Copying nothing before it, reproduce the line that holds "- 平昌县宏源建筑工程有限责任公司" and every line after it in the data, exactly.

(Material supplied)

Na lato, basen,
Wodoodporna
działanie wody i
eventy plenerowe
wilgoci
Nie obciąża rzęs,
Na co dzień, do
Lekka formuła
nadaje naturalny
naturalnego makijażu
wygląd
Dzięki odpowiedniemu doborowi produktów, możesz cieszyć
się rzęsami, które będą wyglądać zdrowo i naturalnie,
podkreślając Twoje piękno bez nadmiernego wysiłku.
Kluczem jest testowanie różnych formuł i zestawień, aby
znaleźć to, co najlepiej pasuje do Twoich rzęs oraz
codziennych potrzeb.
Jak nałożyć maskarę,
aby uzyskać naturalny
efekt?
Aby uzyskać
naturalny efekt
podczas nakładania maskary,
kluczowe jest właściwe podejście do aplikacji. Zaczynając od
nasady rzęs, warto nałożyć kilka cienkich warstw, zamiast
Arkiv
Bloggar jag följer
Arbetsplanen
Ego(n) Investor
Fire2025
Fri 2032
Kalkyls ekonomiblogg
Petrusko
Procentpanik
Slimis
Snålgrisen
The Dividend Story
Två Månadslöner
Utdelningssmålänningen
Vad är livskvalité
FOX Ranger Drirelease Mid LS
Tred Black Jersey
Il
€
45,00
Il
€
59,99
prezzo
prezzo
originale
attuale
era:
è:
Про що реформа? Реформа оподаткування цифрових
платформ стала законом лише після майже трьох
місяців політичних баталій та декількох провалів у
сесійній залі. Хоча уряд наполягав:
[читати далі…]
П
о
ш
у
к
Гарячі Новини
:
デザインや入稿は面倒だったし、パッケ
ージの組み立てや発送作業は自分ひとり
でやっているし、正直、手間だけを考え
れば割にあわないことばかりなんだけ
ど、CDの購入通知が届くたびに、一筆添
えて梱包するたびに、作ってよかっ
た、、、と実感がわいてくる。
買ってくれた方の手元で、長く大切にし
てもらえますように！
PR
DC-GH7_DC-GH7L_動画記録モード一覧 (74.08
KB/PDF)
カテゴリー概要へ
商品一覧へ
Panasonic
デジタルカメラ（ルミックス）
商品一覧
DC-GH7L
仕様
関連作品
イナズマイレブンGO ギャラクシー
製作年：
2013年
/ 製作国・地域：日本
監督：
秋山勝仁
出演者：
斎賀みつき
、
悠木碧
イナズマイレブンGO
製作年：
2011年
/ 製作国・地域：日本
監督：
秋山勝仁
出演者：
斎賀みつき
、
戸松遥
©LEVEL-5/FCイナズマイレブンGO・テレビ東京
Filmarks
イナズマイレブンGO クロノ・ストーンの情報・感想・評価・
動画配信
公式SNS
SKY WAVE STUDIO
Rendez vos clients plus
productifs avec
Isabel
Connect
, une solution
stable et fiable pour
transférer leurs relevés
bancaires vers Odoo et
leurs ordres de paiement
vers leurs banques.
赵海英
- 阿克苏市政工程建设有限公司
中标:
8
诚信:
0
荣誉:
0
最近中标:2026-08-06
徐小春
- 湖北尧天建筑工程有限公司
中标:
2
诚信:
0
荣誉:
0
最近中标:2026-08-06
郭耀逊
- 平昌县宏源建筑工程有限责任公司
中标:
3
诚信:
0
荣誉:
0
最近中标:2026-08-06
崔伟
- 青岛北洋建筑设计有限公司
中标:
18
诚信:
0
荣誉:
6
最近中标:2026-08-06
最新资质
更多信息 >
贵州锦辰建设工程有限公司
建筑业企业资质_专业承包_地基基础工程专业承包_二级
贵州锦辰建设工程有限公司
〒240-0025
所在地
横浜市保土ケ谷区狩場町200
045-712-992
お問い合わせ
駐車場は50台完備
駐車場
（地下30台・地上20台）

(End Material supplied)

▶ **Solution**
- 平昌县宏源建筑工程有限责任公司
中标:
3
诚信:
0
荣誉:
0
最近中标:2026-08-06
崔伟
- 青岛北洋建筑设计有限公司
中标:
18
诚信:
0
荣誉:
6
最近中标:2026-08-06
最新资质
更多信息 >
贵州锦辰建设工程有限公司
建筑业企业资质_专业承包_地基基础工程专业承包_二级
贵州锦辰建设工程有限公司
〒240-0025
所在地
横浜市保土ケ谷区狩場町200
045-712-992
お問い合わせ
駐車場は50台完備
駐車場
（地下30台・地上20台）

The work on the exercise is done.